Archived-At: <http://mailarchive.ietf.org/arch/msg/dtn-users/rg7ItNKjPtAGNQlHoSs6_AA5HT8>
Subject: Re: [dtn-users] DTN2 - Frequent Spinlock errors
X-BeenThere: dtn-users@irtf.org
X-Mailman-Version: 2.1.15
Precedence: list
Reply-To: nikansell00@gmail.com
List-Id: "The Delay-Tolerant Networking Research Group \(DTNRG\) - Users." <dtn-users.irtf.org>
List-Unsubscribe: <https://www.irtf.org/mailman/options/dtn-users>, <mailto:dtn-users-request@irtf.org?subject=unsubscribe>
List-Archive: <https://mailarchive.ietf.org/arch/browse/dtn-users/>
List-Post: <mailto:dtn-users@irtf.org>
List-Help: <mailto:dtn-users-request@irtf.org?subject=help>
List-Subscribe: <https://www.irtf.org/mailman/listinfo/dtn-users>, <mailto:dtn-users-request@irtf.org?subject=subscribe>
X-List-Received-Date: Wed, 27 Jan 2016 15:34:44 -0000

Hello All,

I think I have found a fix for this, it is rather crude but seems to work
consistently well after putting my test-bed through its paces using TCPCL,
UDPCL and LTPCL.

In my testing I added some debug code to SpinLock.cc which printed the Lock
class properties to the dtnd.log file. I noticed that adding the debug code
actually caused the spinlock errors to appear less frequently. I also
noticed that when the spinlock error loop occurs, the lock_holder_name_
property of the Lock class (the thread that created the lock) was NULL. In
some cases I also received an error (ASSERTION FAILED (is_locked_by_me())
at thread/SpinLock.cc:91) - this is the check at the start of the unlock
function to ensure that a thread is not trying to unlock memory that was
locked by another thread.

The most common spin lock errors I experienced were:

sending node: OpenFdCache::unpin waiting for spinlock held by null
receiving node: BundleList::del_bundle waiting for lock held by null

I developed two changes (below) to the oasys-1.6.0 build, which resulted in
the ASSERTION FAILED error message and spin lock error message going away
and much better overall performance on my test-bed.

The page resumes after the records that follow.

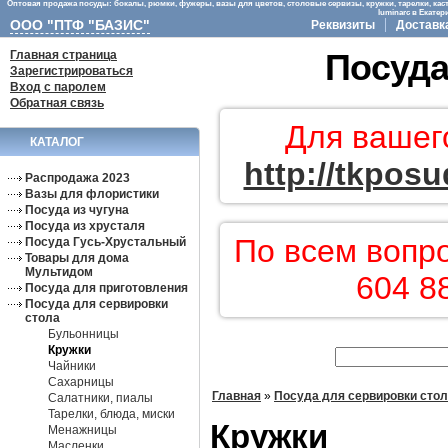
Оптовая продажа посуды: бокалы, рюмки, фужеры, вазы для цветов, столовые сервизы, кружки, тарелки, кас
luminarc в Екате
ООО "ПТФ "БАЗИС"
Реквизиты
Доставк
Главная страница
Посуда
Зарегистрироваться
Вход с паролем
Обратная связь
Для вашег
КАТАЛОГ
http://tkposu
Распродажа 2023
Вазы для флористики
Посуда из чугуна
Посуда из хрусталя
По всем вопр
Посуда Гусь-Хрустальный
Товары для дома
Мультидом
604 8
Посуда для приготовления
Посуда для сервировки
стола
Бульонницы
Кружки
Чайники
Сахарницы
Главная
»
Посуда для сервировки сто
Салатники, пиалы
Тарелки, блюда, миски
Кружки
Менажницы
Масленки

Then of course I reran
make and make install to rebuild and install the required files.

I have never written a line of c++ code in my life, nor did I know anything
about linux spinlocks before my digging began.
Therefore I am open to any suggestions to improve the code, or to learn of
any issues I may have caused by implementing these changes. I appreciate
this will potentially impact the performance of some systems, but as the
pause only occurs while waiting to acquire a lock I suspect this will not
be too noticeable, as it yields the thread (i.e passes the context back to
the CPU) before pausing.

1. Add the following code to the start of the function, to allow locking or
unlocking when lock_holder_name_ is NULL.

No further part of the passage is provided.